Ver indivíduos fuçando no lixo e chafurdando no gueto que chamam de "lar" não é, racionalmente, uma imagem das mais agradáveis - sobretudo quando eles são impiedosamente esmagados contra a parede pelo Sistema que deveria auxiliá-los. Essa imagem não é nova nem rara, pois vejo na TV todos os dias a ponto de me insensibilizar.
Por isso foi com surpresa que me percebi indignado com a primeira meia hora de "
Distrito 9", que reencena em forma de documentário a desocupação de uma favela por um órgão do governo - e o fato de serem alienígenas terrivelmente feios no lugar de qualquer minoria humana não diminuiu em nada minha indignação.
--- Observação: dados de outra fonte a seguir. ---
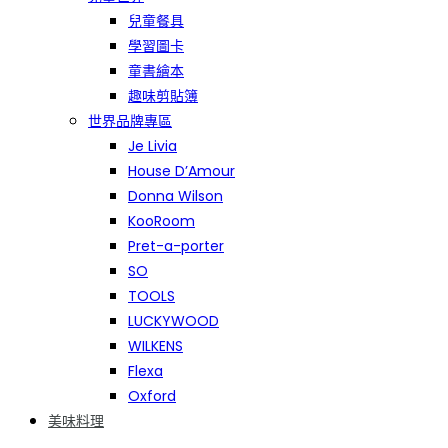
兒童餐具
學習圖卡
童書繪本
趣味剪貼簿
世界品牌專區
Je Livia
House D’Amour
Donna Wilson
KooRoom
Pret-a-porter
SO
TOOLS
LUCKYWOOD
WILKENS
Flexa
Oxford
美味料理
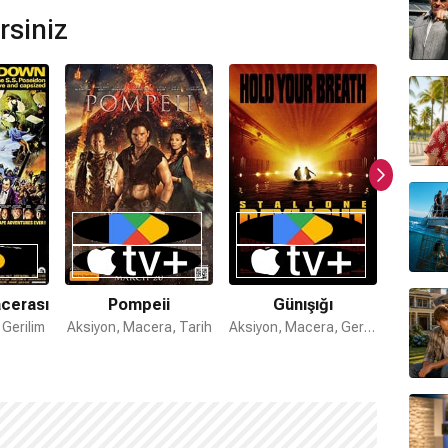
dül kazanamamıştır.
rsiniz
cerası
Pompeii
Günışığı
Gerilim
Aksiyon, Macera, Tarih
Aksiyon, Macera, Gerilim
Suç, Ger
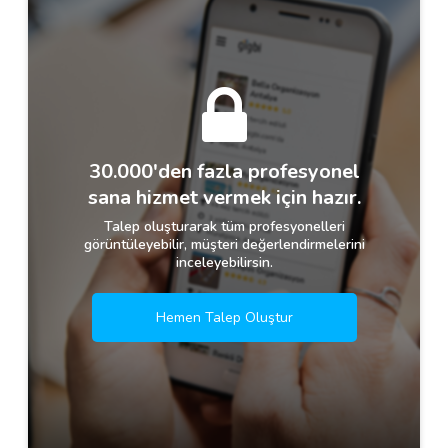
30.000'den fazla profesyonel
sana hizmet vermek için hazır.
Talep oluşturarak tüm profesyonelleri
görüntüleyebilir, müşteri değerlendirmelerini
inceleyebilirsin.
Hemen Talep Oluştur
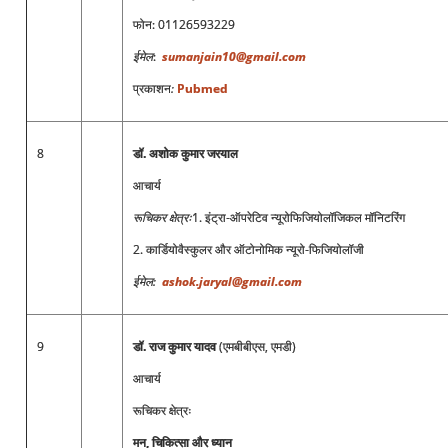
फोन: 01126593229
ईमेल
:
sumanjain10@gmail.com
प्रकाशन
:
Pubmed
8
डॉ. अशोक कुमार जरयाल
आचार्य
रूचिकर क्षेत्रः
1. इंट्रा-ऑपरेटिव न्यूरोफिजियोलॉजिकल मॉनिटरिंग
2. कार्डियोवैस्कुलर और ऑटोनोमिक न्यूरो-फिजियोलॉजी
ईमेल
:
ashok.jaryal@gmail.com
9
डॉ
.
राज कुमार यादव
(एमबीबीएस, एमडी)
आचार्य
रूचिकर क्षेत्रः
मन
,
चिकित्सा और ध्यान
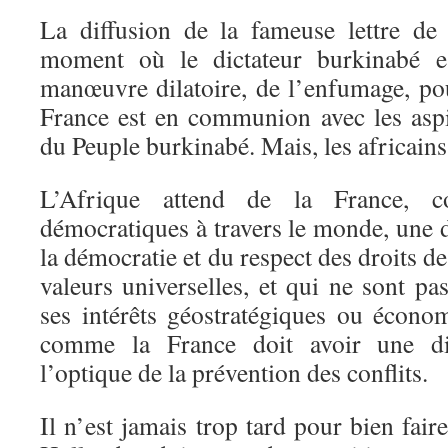
La diffusion de la fameuse lettre de
moment où le dictateur burkinabé e
manœuvre dilatoire, de l’enfumage, pou
France est en communion avec les asp
du Peuple burkinabé. Mais, les africains
L’Afrique attend de la France, 
démocratiques à travers le monde, une 
la démocratie et du respect des droits 
valeurs universelles, et qui ne sont pa
ses intérêts géostratégiques ou écon
comme la France doit avoir une di
l’optique de la prévention des conflits.
Il n’est jamais trop tard pour bien fair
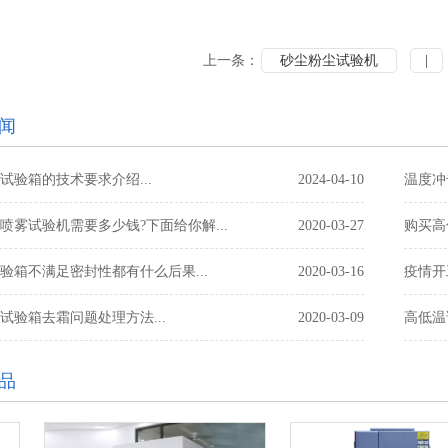
上一条：
砂尘粉尘试验机
|
闻
试验箱的技术要求介绍...
2024-04-10
温度冲
喷雾试验机需要多少钱?下面给你解...
2020-03-27
购买高
验箱不满足密封性都有什么后果...
2020-03-16
疫情开
试验箱去霜问题处理方法...
2020-03-09
高低温
品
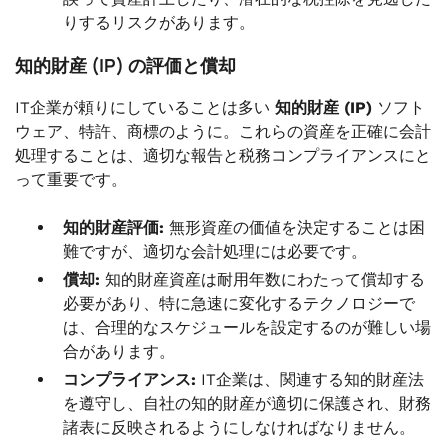
りするリスクがあります。
知的財産 (IP) の評価と償却
IT企業が頼りにしていることは多い
知的財産 (IP)
ソフト
ウェア、特許、商標のように。これらの資産を正確に会計
処理することは、適切な報告と税務コンプライアンスにと
って重要です。
知的財産評価:
無形資産の価値を決定することは困
難ですが、適切な会計処理には必要です。
償却:
知的財産資産は耐用年数にわたって償却する
必要があり、特に急速に変化するテクノロジーで
は、合理的なスケジュールを設定するのが難しい場
合があります。
コンプライアンス:
IT企業は、関連する知的財産法
を遵守し、自社の知的財産が適切に保護され、財務
諸表に反映されるようにしなければなりません。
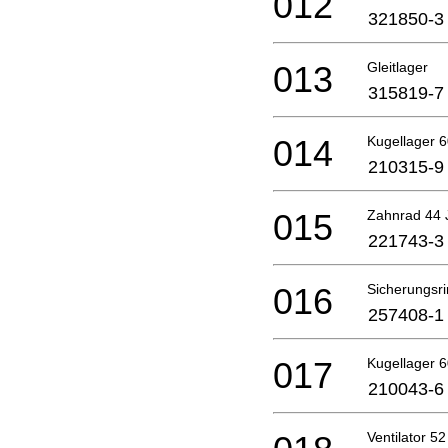
012
321850-3
013
Gleitlager
315819-7
014
Kugellager
210315-9
015
Zahnrad 44 
221743-3
016
Sicherungsr
257408-1
017
Kugellager 6
210043-6
Ventilator 52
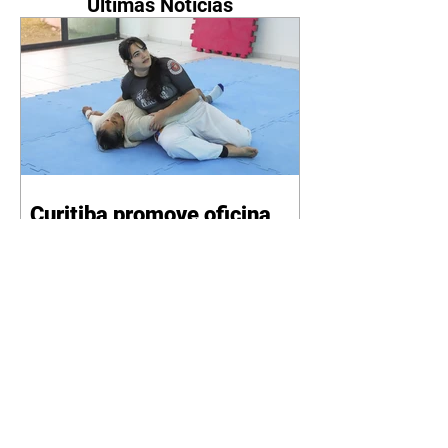
Últimas Notícias
Curitiba promove oficina
gratuita de defesa pessoal
para mulheres durante o
Agosto Lilás
06/08/2026 Divulgação Como
parte da programação do Agosto
Lilás, mês de conscientização e
enfrentamento à violência contra
a mulher, a Prefeitura de
Curitiba, por meio da Secretaria
Municipal de Esporte, Lazer e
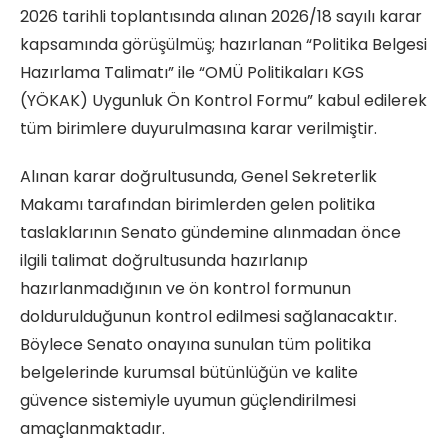
2026 tarihli toplantısında alınan 2026/18 sayılı karar
kapsamında görüşülmüş; hazırlanan “Politika Belgesi
Hazırlama Talimatı” ile “OMÜ Politikaları KGS
(YÖKAK) Uygunluk Ön Kontrol Formu” kabul edilerek
tüm birimlere duyurulmasına karar verilmiştir.
Alınan karar doğrultusunda, Genel Sekreterlik
Makamı tarafından birimlerden gelen politika
taslaklarının Senato gündemine alınmadan önce
ilgili talimat doğrultusunda hazırlanıp
hazırlanmadığının ve ön kontrol formunun
doldurulduğunun kontrol edilmesi sağlanacaktır.
Böylece Senato onayına sunulan tüm politika
belgelerinde kurumsal bütünlüğün ve kalite
güvence sistemiyle uyumun güçlendirilmesi
amaçlanmaktadır.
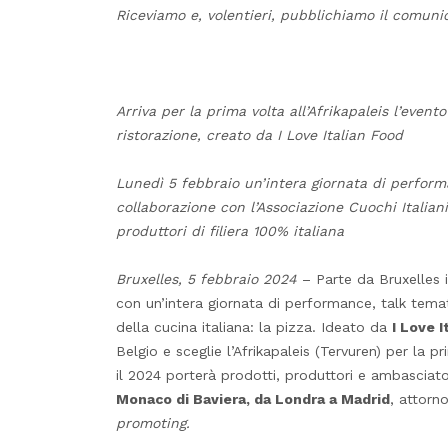
Riceviamo e, volentieri, pubblichiamo il comuni
Arriva per la prima volta all’Afrikapaleis l’even
ristorazione, creato da I Love Italian Food
Lunedì 5 febbraio un’intera giornata di perform
collaborazione con l’Associazione Cuochi Italiani
produttori di filiera 100% italiana
Bruxelles, 5 febbraio 2024
– Parte da Bruxelles i
con un’intera giornata di performance, talk tema
della cucina italiana: la pizza. Ideato da
I Love I
Belgio e sceglie l’Afrikapaleis (Tervuren) per la 
il 2024 porterà prodotti, produttori e ambasciator
Monaco di Baviera, da Londra a Madrid
, attorn
promoting.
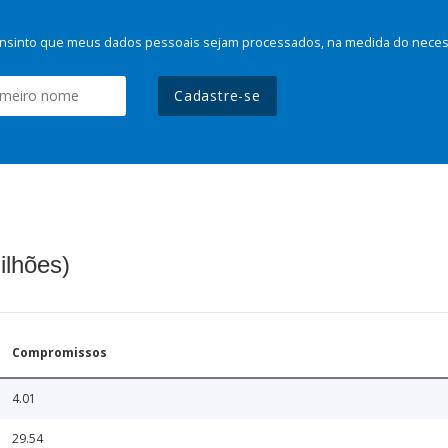
nsinto que meus dados pessoais sejam processados, na medida do necessá
Cadastre-se
ilhões)
Compromissos
4.01
29.54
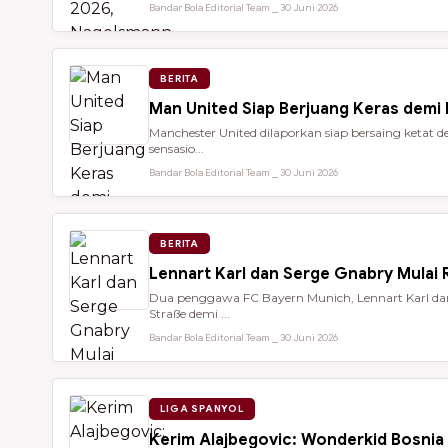
Bandar Bola Editorial Team ⎯ 30 Juni 2026
BERITA
Man United Siap Berjuang Keras demi
Manchester United dilaporkan siap bersaing keta
sensasio...
Bandar Bola Editorial Team ⎯ 30 Juni 2026
BERITA
Lennart Karl dan Serge Gnabry Mulai R
Dua penggawa FC Bayern Munich, Lennart Karl dan 
Straße demi ...
Bandar Bola Editorial Team ⎯ 30 Juni 2026
LIGA SPANYOL
Kerim Alajbegovic: Wonderkid Bosnia 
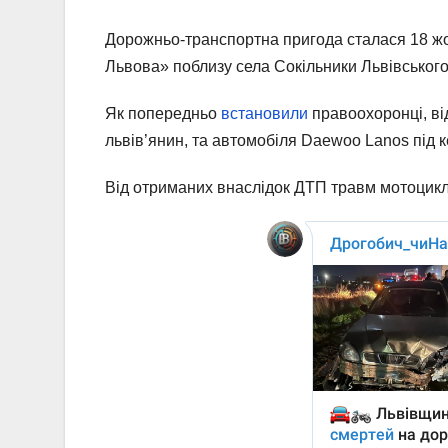
Дорожньо-транспортна пригода сталася 18 жов
Львова» поблизу села Сокільники Львівськог
Як попередньо
встановили
правоохоронці, ві
львів’янин, та автомобіля Daewoo Lanos під к
Від отриманих внаслідок ДТП травм мотоцикліс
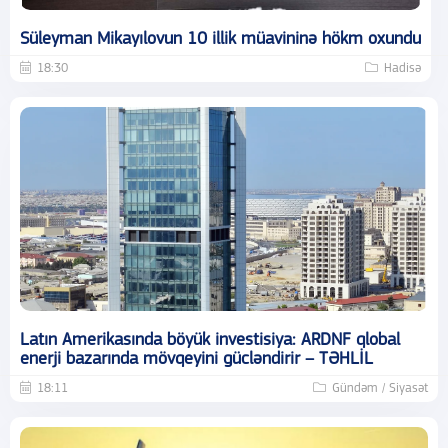
Süleyman Mikayılovun 10 illik müavininə hökm oxundu
18:30
Hadisə
Latın Amerikasında böyük investisiya: ARDNF qlobal
enerji bazarında mövqeyini gücləndirir – TƏHLİL
18:11
Gündəm / Siyasət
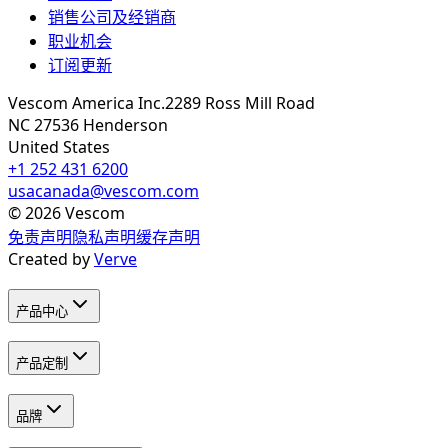
销售公司及经销商
职业机会
订阅更新
Vescom America Inc.
2289 Ross Mill Road
NC 27536
Henderson
United States
+1 252 431 6200
usacanada@vescom.com
©
2026
Vescom
免责声明
隐私声明
缓存声明
Created by
Verve
产品中心
产品定制
品牌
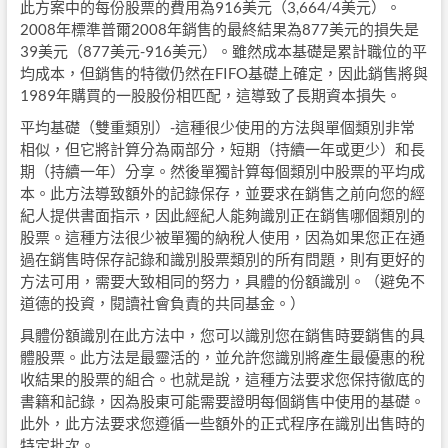
此方案中的每份股票的費用為916美元（3,664/4美元）。
2008年標準普爾2008年銷售的最終結果為877美元的損失是
39美元（877美元-916美元）。雖然成本基礎是累計職位的平
均成本，但銷售的特徵仍然在FIFO基礎上確定，因此銷售將與
1989年購買的一股股份相匹配，這導致了長期資本損失。
平均基礎（雙重類別）-這種很少使用的方法與單個類別非常
相似，但它將計算分為兩部分，短期（持續一年或更少）和長
期（持續一年）分享。然後單獨計算每個類別中股票的平均成
本。此方法導致額外的記錄保存，並要求在銷售之前向您的經
紀人提供書面指示，因此經紀人能夠識別正在銷售哪個類別的
股票。這種方法很少被單獨的納稅人使用，因為如果您正在通
過在銷售時保存記錄和識別股票類別的所有問題，則有更好的
方法可用，需要大致相同的努力，具體的份額識別。（避免不
道德的投資，閱讀社會負責的共同基金。）
具體份額識別在此方法中，您可以識別您在銷售時要銷售的具
體股票。此方法是最靈活的，並允許您識別將產生最優惠的稅
收結果的股票的組合。也就是說，這種方法要求您保持徹底的
書籍和記錄，因為股東可能需要證明每個銷售中使用的基礎。
此外，此方法要求您遵循一些額外的正式程序在識別出售時的
特定批次。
Este é o grande mérito do filme: se valer da ficção científica para fazer um comentário extremamente válido sobre o mundo em que vivemos hoje, cá desse lado da tela. A associação ao apartheid sul-africano ou mesmo aos conflitos entre palestinos e israelenses é praticamente obrigatória aos que mantém um mínimo de contato com o noticiário, mas seus realizadores resgatam a essas imagens o tom de incômodo que a mídia conseguiu banalizar.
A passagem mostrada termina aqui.